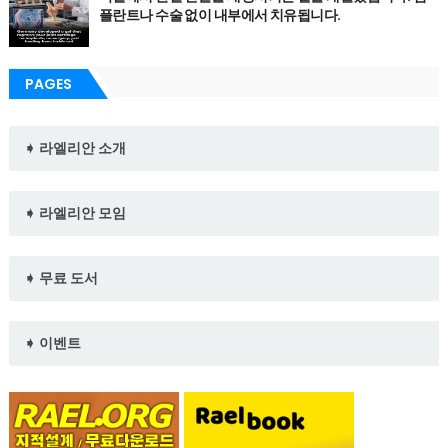
플란트나 수술 없이 내부에서 치유됩니다.
PAGES
➧ 라엘리안 소개
➧ 라엘리안 모임
➧ 무료 도서
➧ 이벤트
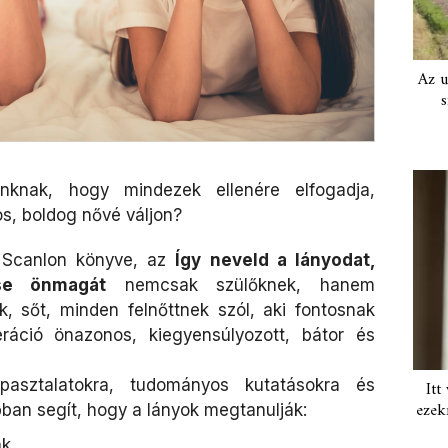
Az u
s
nknak, hogy mindezek ellenére elfogadja,
s, boldog nővé váljon?
 Scanlon könyve, az
Így neveld a lányodat,
se önmagát
nemcsak szülőknek, hanem
 sőt, minden felnőttnek szól, aki fontosnak
ráció önazonos, kiegyensúlyozott, bátor és
pasztalatokra, tudományos kutatásokra és
Itt
ezek
bban segít, hogy a lányok megtanulják:
k,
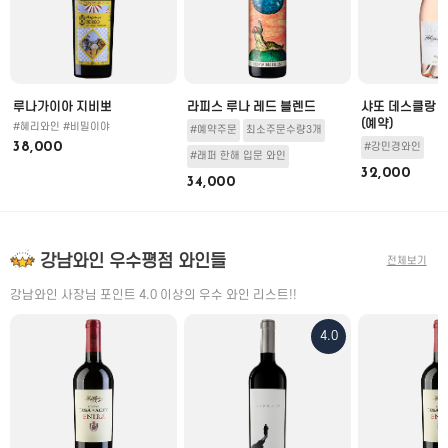
루나가이아 지비뽀
라피스 루나 레드 블렌드
샤또 데스클랑 
(예약)
#혜리와인 #비밀이야
#예약주문
최소주문수량3개
38,000
#강민경와인
#래퍼 한해 입문 와인
32,000
34,000
강남와인 우수평점 와인들
전체보기
강남와인 사장님 포인트 4.0 이상의 우수 와인 리스트!!
4.0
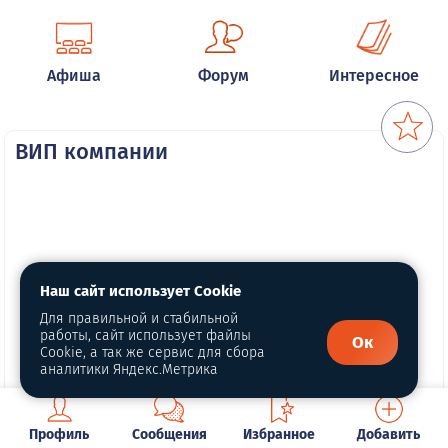
Афиша
Форум
Интересное
ВИП компании
Наш сайт использует Cookie
Для правильной и стабильной
работы, сайт использует файлы
Ок
Cookie, а так же сервис для сбора
аналитики Яндекс.Метрика
Профиль
Сообщения
Избранное
Добавить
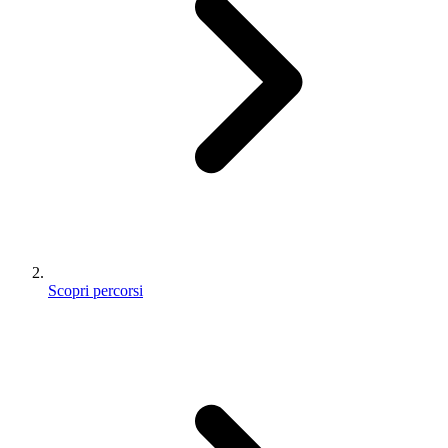
Scopri percorsi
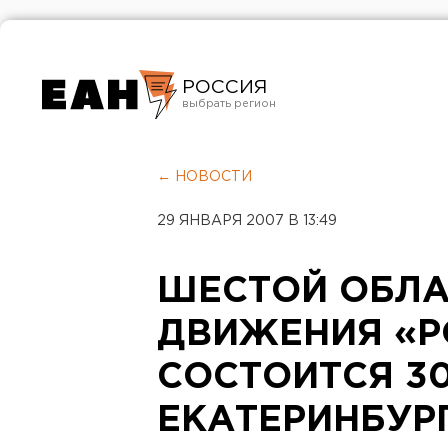
РОССИЯ
Екатеринбург
Челябинск
← НОВОСТИ
Курган
29 ЯНВАРЯ 2007 В 13:49
Оренбург
ШЕСТОЙ ОБЛА
ДВИЖЕНИЯ «Р
СОСТОИТСЯ 30
ЕКАТЕРИНБУР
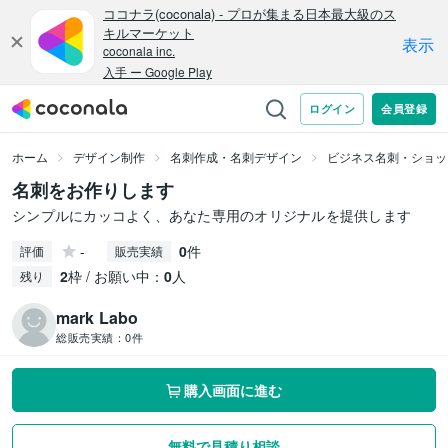
ホーム
デザイン制作
名刺作成・名刺デザイン
ビジネス名刺・ショッ
名刺をお作りします
シンプルにカッコよく、あなた専用のオリジナルを提供します
-
0
件
評価
販売実績
2
枠 / お願い中：
0
人
残り
mark Labo
総販売実績：
0件
購入画面に進む
無料で見積り相談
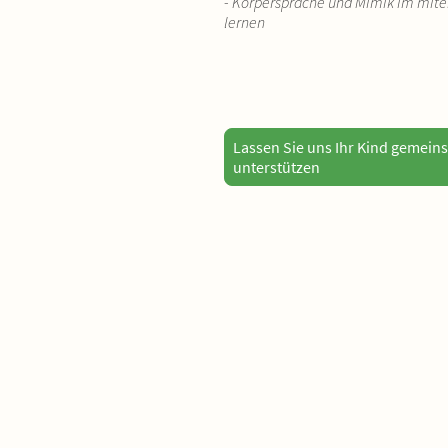
- Körpersprache und Mimik im mit
lernen
Lassen Sie uns Ihr Kind gemei
unterstützen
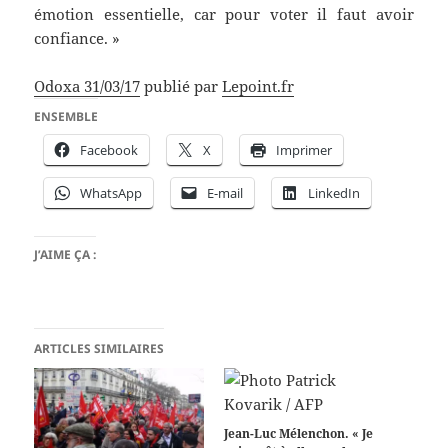
émotion essentielle, car pour voter il faut avoir
confiance. »
Odoxa 31/03/17
publié par
Lepoint.fr
ENSEMBLE
Facebook
X
Imprimer
WhatsApp
E-mail
LinkedIn
J’AIME ÇA :
ARTICLES SIMILAIRES
Jean-Luc Mélenchon. « Je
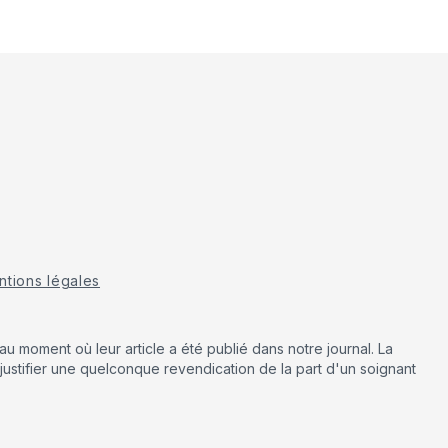
tions légales
u moment où leur article a été publié dans notre journal. La
justifier une quelconque revendication de la part d'un soignant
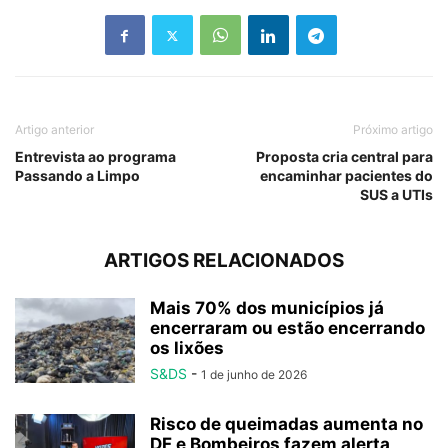
Artigo anterior
Próximo artigo
Entrevista ao programa
Proposta cria central para
Passando a Limpo
encaminhar pacientes do
SUS a UTIs
ARTIGOS RELACIONADOS
Mais 70% dos municípios já
encerraram ou estão encerrando
os lixões
S&DS
-
1 de junho de 2026
Risco de queimadas aumenta no
DF e Bombeiros fazem alerta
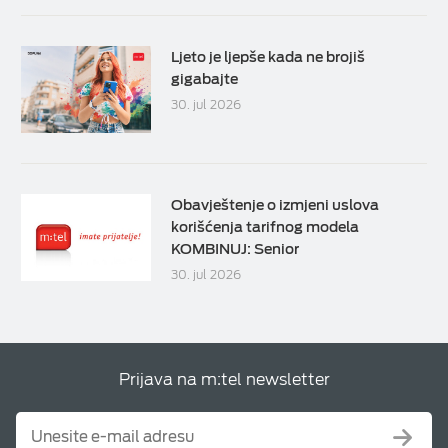
Ljeto je ljepše kada ne brojiš
gigabajte
30. jul 2026
Obavještenje o izmjeni uslova
korišćenja tarifnog modela
KOMBINUJ: Senior
30. jul 2026
Prijava na m:tel newsletter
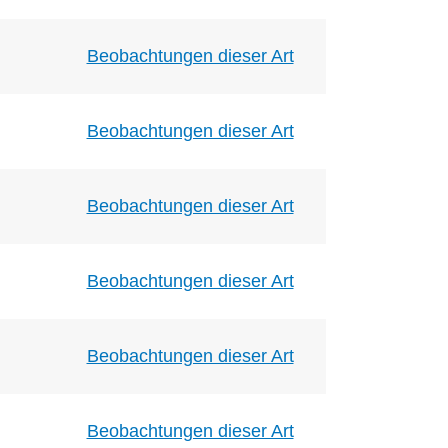
Beobachtungen dieser Art
Beobachtungen dieser Art
Beobachtungen dieser Art
Beobachtungen dieser Art
Beobachtungen dieser Art
Beobachtungen dieser Art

---------------

» **WHAT IS REQUIRED**
The entries must be repeated exactly. Leave the images out.

» **SOLUTION FOR THIS TASK**
플란트나 수술 없이 내부에서 치유됩니다.
PAGES
➧ 라엘리안 소개
➧ 라엘리안 모임
➧ 무료 도서
➧ 이벤트
Az u
s
nknak, hogy mindezek ellenére elfogadja,
s, boldog nővé váljon?
 Scanlon könyve, az
Így neveld a lányodat,
se önmagát
nemcsak szülőknek, hanem
 sőt, minden felnőttnek szól, aki fontosnak
ráció önazonos, kiegyensúlyozott, bátor és
pasztalatokra, tudományos kutatásokra és
Itt
ezek
bban segít, hogy a lányok megtanulják:
k,
루나가이아 지비뽀
라피스 루나 레드 블렌드
샤또 데스클랑 
(예약)
#혜리와인 #비밀이야
#예약주문
최소주문수량3개
38,000
#강민경와인
#래퍼 한해 입문 와인
32,000
34,000
강남와인 우수평점 와인들
전체보기
강남와인 사장님 포인트 4.0 이상의 우수 와인 리스트!!
4.0
Афиша
Форум
Интересное
ВИП компании
Наш сайт использует Cookie
Для правильной и стабильной
работы, сайт использует файлы
Ок
Cookie, а так же сервис для сбора
аналитики Яндекс.Метрика
Профиль
Сообщения
Избранное
Добавить
Scopri percorsi
РОССИЯ
Екатеринбург
Челябинск
← НОВОСТИ
Курган
29 ЯНВАРЯ 2007 В 13:49
Оренбург
ШЕСТОЙ ОБЛА
ДВИЖЕНИЯ «Р
СОСТОИТСЯ 30
ЕКАТЕРИНБУР
ホーム
デザイン制作
名刺作成・名刺デザイン
ビジネス名刺・ショッ
名刺をお作りします
シンプルにカッコよく、あなた専用のオリジナルを提供します
-
0
件
評価
販売実績
2
枠 / お願い中：
0
人
残り
mark Labo
総販売実績：
0件
購入画面に進む
無料で見積り相談
- Körpersprache und Mimik im mit
lernen
Lassen Sie uns Ihr Kind gemei
unterstützen
émotion essentielle, car pour voter il faut avoir
confiance. »
Odoxa 31/03/17
publié par
Lepoint.fr
ENSEMBLE
Facebook
X
Imprimer
WhatsApp
E-mail
LinkedIn
J’AIME ÇA :
ARTICLES SIMILAIRES
Jean-Luc Mélenchon. « Je
tions légales
u moment où leur article a été publié dans notre journal. La
justifier une quelconque revendication de la part d'un soignant
Artigo anterior
Próximo artigo
Entrevista ao programa
Proposta cria central para
Passando a Limpo
encaminhar pacientes do
SUS a UTIs
ARTIGOS RELACIONADOS
Mais 70% dos municípios já
encerraram ou estão encerrando
os lixões
S&DS
-
1 de junho de 2026
Risco de queimadas aumenta no
DF e Bombeiros fazem alerta
Ljeto je ljepše kada ne brojiš
gigabajte
30. jul 2026
Obavještenje o izmjeni uslova
korišćenja tarifnog modela
KOMBINUJ: Senior
30. jul 2026
Prijava na m:tel newsletter
Beobachtungen dieser Art
Beobachtungen dieser Art
Beobachtungen dieser Art
Beobachtungen dieser Art
Beobachtungen dieser Art
Beobachtungen dieser Art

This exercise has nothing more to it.